Tasse e polemiche, l'affondo della Lega Nord: "Irpef comunale triplicata da Tosi"

Il Sindaco scaligero aveva aspramente criticato Luca Zaia per la decisione di resuscitare l'addizionale Irpef per completare la Pedemontana, ma in queste ore è giunta la replica durissima del Segretario Provinciale Lega Nord Liga Veneta di Verona Paolo Paternoster

Un'addizionale Irpef per completare la Pedemontana, una tassa sgradita inanzitutto al Sindaco scaligero Tosi che qualche giorno fa non aveva perso l'occasione per rinfacciare al Governatore del Veneto Luca Zaia una scelta giudicata inopportuna: "Nonostante le promesse elettorali di due anni fa di non mettere le mani nelle tasche dei veneti, il governatore Zaia resuscita l'addizionale Irpef: oltre che incapace di tener fede alla parola data agli elettori, si conferma assolutamente inadeguato nel gestire investimenti per le grandi opere pubbliche".

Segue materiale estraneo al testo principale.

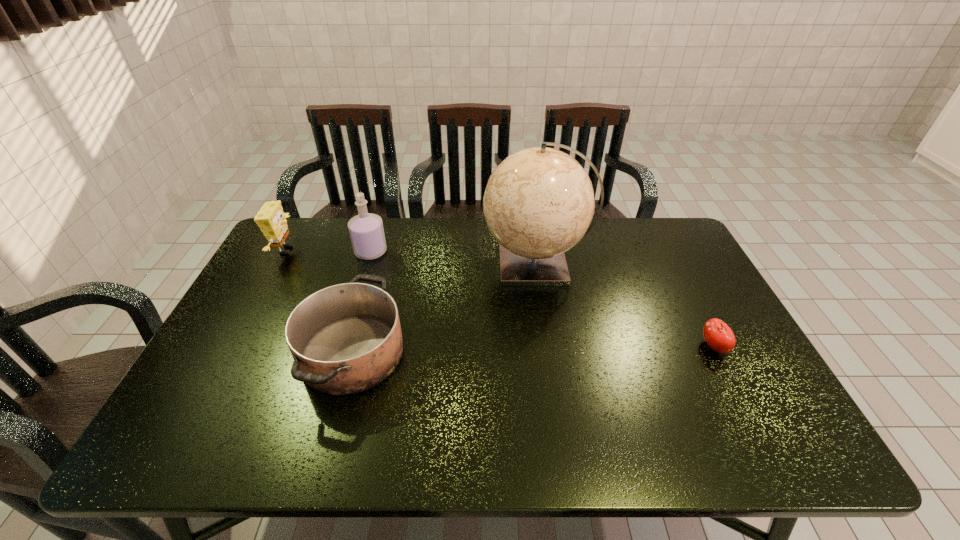 Locate an element on the screen. The width and height of the screenshot is (960, 540). free point between the second shortest object and the globe is located at coordinates (444, 309).

The height and width of the screenshot is (540, 960). Find the location of `vacant space that's between the globe and the leftmost object`. vacant space that's between the globe and the leftmost object is located at coordinates (411, 257).

Find the location of a particular element. object that is the fourth closest to the fourth object from left to right is located at coordinates (271, 219).

Find the location of a particular element. This screenshot has width=960, height=540. the second closest object to the tallest object is located at coordinates (717, 334).

You are a GUI agent. You are given a task and a screenshot of the screen. Output one action in this format:
    pyautogui.click(x=<x>, y=<y>)
    Task: Click on the vacant space that satisfies the following two spatial constraints: 1. on the surface of the fourth object from left to right showing Europe and Africa; 2. on the back side of the rightmost object
    This screenshot has width=960, height=540.
    Given the screenshot: What is the action you would take?
    pyautogui.click(x=549, y=347)

Locate an element on the screen. The width and height of the screenshot is (960, 540). vacant space that satisfies the following two spatial constraints: 1. on the back side of the shortest object; 2. on the surface of the tallest object showing Europe and Africa is located at coordinates (671, 264).

Find the location of a particular element. vacant position in the image that satisfies the following two spatial constraints: 1. on the face of the sponge; 2. on the right side of the second tallest object is located at coordinates (284, 252).

Identify the location of free space that satisfies the following two spatial constraints: 1. on the face of the sponge; 2. on the left side of the rightmost object. The width and height of the screenshot is (960, 540). (232, 347).

Find the location of a particular element. Image resolution: width=960 pixels, height=540 pixels. vacant space that satisfies the following two spatial constraints: 1. on the face of the third shortest object; 2. on the left side of the second shortest object is located at coordinates point(229,353).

Questo era stato il commento piccato da parte del leader di "Fare!" Flavio Tosi. Ma in queste ore, dopo accaniti botta e risposta con la Regione, è pevenuta anche la pronta replica da parte direttamente della sponda leghista scaligera, per bocca nientemeno che del Segretario Provinciale Lega Nord Liga Veneta di Verona Paolo Paternoster.

L'affondo del Segretario Provinciale è duro e incalza Flavio Tosi proprio su uno dei temi che maggiormente "scotta" la pelle dei cittadini, vale a dire quello della tassazione: "Verificando bene gli aumenti delle tasse locali, abbiamo riscontrato una verità che molti cittadini, probabilmente, non si immaginano minimamente. Parliamo dell'Irpef comunale - argomenta Paternoster - la cui aliquota può essere aumentata o diminuita solo dal Sindaco della città. Dopo aver controllato in modo preciso, abbiamo riscontrato che, negli ultimi anni, proprio il Sindaco del Comune di Verona ha deciso di aumentare la tassa locale (Irpef comunale) di quasi il triplo, facendola schizzare dallo 0,3% del 2010 allo 0,8% attuale, che è il massimo che si può pagare in Italia".

Insomma, un'accusa tutt'altro che velata quella scagliata contro il primo cittadino veronese, al quale viene imputata la più antica ed abusata delle incongruenze, quella cioè tipica del calzolaio dalle scarpe rotte, predicar bene e razzolare male. Paternoster poi aggiunge esempi numerici alla sua critica, mirando ad anallizzare le ricadute economiche all'interno delle famiglie veronesi delle scelte fiscali operate dal Sindaco Tosi: "Per colpa di questi aumenti ogni famiglia media veronese, con un reddito annuo lordo di 30.000 euro, subisce aumenti di tasse a favore del Comune di Verona per oltre 70 euro, passando dai precedenti euro 90 (aliquota dello 0,3%) agli attuali 160 euro annui (aliquota 0,8%). Altro esempio: avendo, invece, un reddito familiare di 50.000 euro lordi annui, addirittura l'aumento per ogni famiglia veronese è di più del doppio, passando dai precedenti 150 euro agli attuali 320 euro: un vero salasso! Ecco chi mette veramente le mani nelle tasche dei cittadini veronesi".